- _Problem to work on_: Line by line, the data below should be set down unchanged, with images excluded.

Dataset entries:
--- START ---

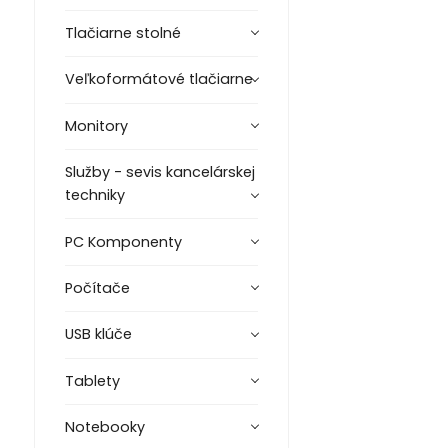
Tlačiarne stolné
Veľkoformátové tlačiarne
Monitory
Služby - sevis kancelárskej
techniky
PC Komponenty
Počítače
USB klúče
Tablety
Notebooky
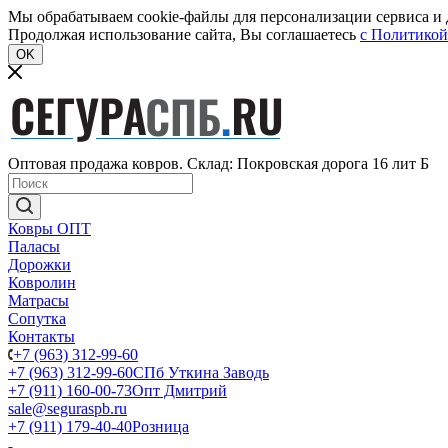
Мы обрабатываем cookie-файлы для персонализации сервиса и д
Продолжая использование сайта, Вы соглашаетесь
c Политикой
OK
Оптовая продажа ковров. Склад: Покровская дорога 16 лит Б
Ковры ОПТ
Паласы
Дорожки
Ковролин
Матрасы
Сопутка
Контакты
+7 (963) 312-99-60
+7 (963) 312-99-60
СПб Уткина Заводь
+7 (911) 160-00-73
Опт Дмитрий
sale@seguraspb.ru
+7 (911) 179-40-40
Розница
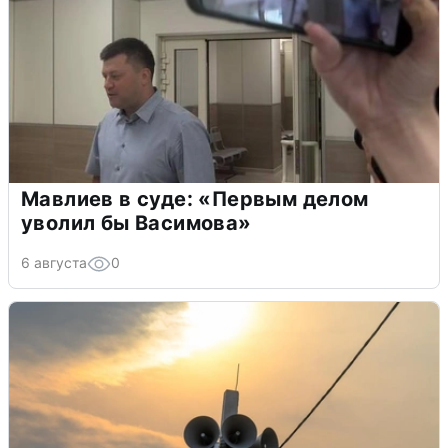
Мавлиев в суде: «Первым делом
уволил бы Васимова»
6 августа
0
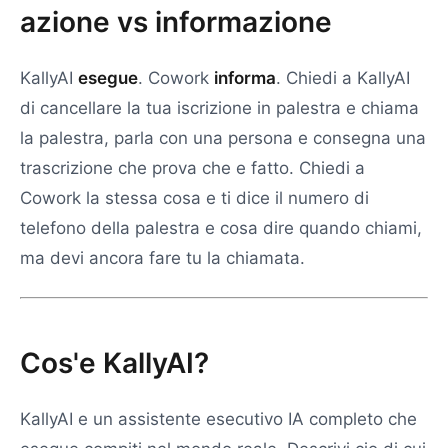
azione vs informazione
KallyAI
esegue
. Cowork
informa
. Chiedi a KallyAI
di cancellare la tua iscrizione in palestra e chiama
la palestra, parla con una persona e consegna una
trascrizione che prova che e fatto. Chiedi a
Cowork la stessa cosa e ti dice il numero di
telefono della palestra e cosa dire quando chiami,
ma devi ancora fare tu la chiamata.
Cos'e KallyAI?
KallyAI e un assistente esecutivo IA completo che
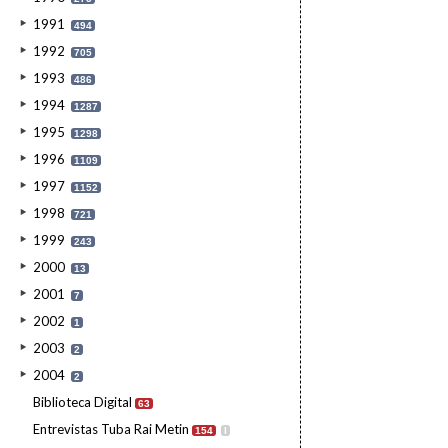
1991
494
1992
705
1993
486
1994
1287
1995
1298
1996
1109
1997
1152
1998
721
1999
243
2000
13
2001
7
2002
1
2003
2
2004
2
Biblioteca Digital
63
Entrevistas Tuba Rai Metin
154
I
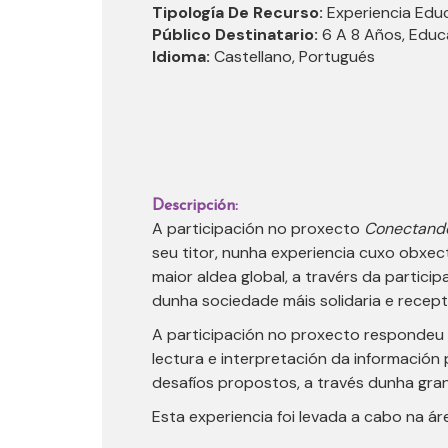
Tipología De Recurso:
Experiencia Edu
Público Destinatario:
6 A 8 Años, Edu
Idioma:
Castellano, Portugués
Descripción:
A participación no proxecto
Conectand
seu titor, nunha experiencia cuxo obxe
maior aldea global, a travérs da partici
dunha sociedade máis solidaria e recept
A participación no proxecto respondeu 
lectura e interpretación da información
desafíos propostos, a través dunha gran
Esta experiencia foi levada a cabo na ár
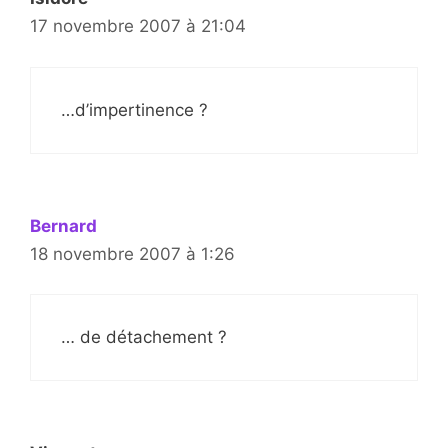
17 novembre 2007 à 21:04
…d’impertinence ?
Bernard
18 novembre 2007 à 1:26
… de détachement ?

--- END ---

- _Answer to this exercise_:
Tlačiarne stolné
Veľkoformátové tlačiarne
Monitory
Služby - sevis kancelárskej
techniky
PC Komponenty
Počítače
USB klúče
Tablety
Notebooky
Мы обрабатываем cookie-файлы для персонализации сервиса и д
Продолжая использование сайта, Вы соглашаетесь
c Политикой
OK
Оптовая продажа ковров. Склад: Покровская дорога 16 лит Б
Ковры ОПТ
Паласы
Дорожки
Ковролин
Матрасы
Сопутка
Контакты
+7 (963) 312-99-60
+7 (963) 312-99-60
СПб Уткина Заводь
+7 (911) 160-00-73
Опт Дмитрий
sale@seguraspb.ru
+7 (911) 179-40-40
Розница
Мавлиев в суде: «Первым делом
уволил бы Васимова»
6 августа
0
azione vs informazione
KallyAI
esegue
. Cowork
informa
. Chiedi a KallyAI
di cancellare la tua iscrizione in palestra e chiama
la palestra, parla con una persona e consegna una
trascrizione che prova che e fatto. Chiedi a
Cowork la stessa cosa e ti dice il numero di
telefono della palestra e cosa dire quando chiami,
ma devi ancora fare tu la chiamata.
Cos'e KallyAI?
KallyAI e un assistente esecutivo IA completo che
1991
494
1992
705
1993
486
1994
1287
1995
1298
1996
1109
1997
1152
1998
721
1999
243
2000
13
2001
7
2002
1
2003
2
2004
2
Biblioteca Digital
63
Entrevistas Tuba Rai Metin
154
I
Tipología De Recurso:
Experiencia Edu
Público Destinatario:
6 A 8 Años, Edu
Idioma:
Castellano, Portugués
Descripción:
A participación no proxecto
Conectand
seu titor, nunha experiencia cuxo obxe
maior aldea global, a travérs da partici
dunha sociedade máis solidaria e recept
A participación no proxecto respondeu 
lectura e interpretación da información
desafíos propostos, a través dunha gran
Esta experiencia foi levada a cabo na ár
17 novembre 2007 à 21:04
…d’impertinence ?
Bernard
18 novembre 2007 à 1:26
… de détachement ?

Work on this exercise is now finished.